WHAT IS NEEDED | Each record, exactly as written, should be printed again.

RECORDS FOR THIS EXERCISE |
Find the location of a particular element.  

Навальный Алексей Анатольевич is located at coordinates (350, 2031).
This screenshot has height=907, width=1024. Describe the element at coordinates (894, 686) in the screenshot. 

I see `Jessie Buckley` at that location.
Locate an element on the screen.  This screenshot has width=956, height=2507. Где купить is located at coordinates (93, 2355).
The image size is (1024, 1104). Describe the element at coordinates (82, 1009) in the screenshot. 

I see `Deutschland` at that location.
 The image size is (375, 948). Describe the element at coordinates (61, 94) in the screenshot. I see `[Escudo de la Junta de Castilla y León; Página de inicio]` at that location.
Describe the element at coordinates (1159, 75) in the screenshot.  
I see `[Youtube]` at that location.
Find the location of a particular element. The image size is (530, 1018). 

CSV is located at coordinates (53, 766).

RESPONSE AREA |
Find the location of a particular element.  

Навальный Алексей Анатольевич is located at coordinates (350, 2031).
This screenshot has height=907, width=1024. Describe the element at coordinates (894, 686) in the screenshot. 

I see `Jessie Buckley` at that location.
Locate an element on the screen.  This screenshot has width=956, height=2507. Где купить is located at coordinates (93, 2355).
The image size is (1024, 1104). Describe the element at coordinates (82, 1009) in the screenshot. 

I see `Deutschland` at that location.
 The image size is (375, 948). Describe the element at coordinates (61, 94) in the screenshot. I see `[Escudo de la Junta de Castilla y León; Página de inicio]` at that location.
Describe the element at coordinates (1159, 75) in the screenshot.  
I see `[Youtube]` at that location.
Find the location of a particular element. The image size is (530, 1018). 

CSV is located at coordinates (53, 766).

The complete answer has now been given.